Overall grade:  A.  This is a really nice girls pattern.  It goes together really fast and is darling.

0 thoughts on “The last girls dress I’ll sew for the foreseeable future

  1. Omg, I totally understand your feeling about sewing for kids. But don’t necessarily expect it to get better with her anytime soon. I asked my 17 year old son yesterday if he would wear a shirt out of a particular fabric I had. He replied that yes, he MIGHT wear it. I swiftly set it aside. But my one daughter loves the things I sew her. So just sew for those who appreciate it.

  2. I am totally with you. My 4 yo daughter is so picky, but can’t tell me the problem until after it’s made and lots of her cousins get her handmade hand-me-downs after the photo session. My 7yo DS LOVES everything I make him so there we go. Enjoy the new projects!

    1. Yes, just sew for the ones who appreciate it! It’s frustrating because she’s so involved in the process and swears she’ll wear it but then when it’s all said and done she insists on the same grungy leggings and worn out shirt or dress that she always wears. Oh well, guess J will be the focus for now!

  3. YUP. This was K 2-4. Pick out the fabric, pet it as I sew it, beg for it to be finished…. I snip all the threads, deliver it to her with all the excitement I figure she’ll receive it.

    “NO!!” Downright refuse to wear it, be photographed in it, stuff it to the back of her drawers or hide it completely under her bed.

    Good news is, the phase is over. But I totally 100% get it. That’s when I started focusing on building my closet 🙂 My 2y.o. son LOVES his mom made though. I’m just glad someone does LOL

    1. Glad she grew out of it! It’s only about since she turned 4 that N has been bad about this. When she was 2, she would wear anything I put on her! But J is so appreciative of everything, which makes it so much more pleasant to sew for him!

  4. I’ve learned the hard way to do extensive consultations with my 6 year old daughter. I’ll only make her something if she likes the fabric and the pattern – it seems to work!

    1. Glad that works with her! This dress was so frustrating because I did extensive consultations with N, she picked out everything and insisted she would wear it. And then refused. Little stinker.
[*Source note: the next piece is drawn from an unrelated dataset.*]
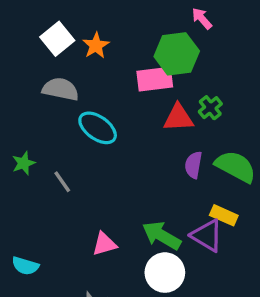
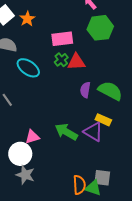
green hexagon: (177, 54) -> (100, 28), moved
green cross: (210, 108) -> (61, 60), moved
white circle: (165, 273) -> (20, 154), moved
  5. Such a cute dress. I understand how you feel about sewing for the kids. My four year old is exactly the same. Great review of the pattern, though. I appreciate all the info, and I also like how the bodice is attached. I have seen it done that way before and liked it, but most patterns do not do it that way. Great to know!

    1. I know! She had a ball twirling in it. I still might shorten it a bit and see if she’ll give it another chance. She’s been insisting on maxi dresses lately, but something a little shorter may be easier for her to wear.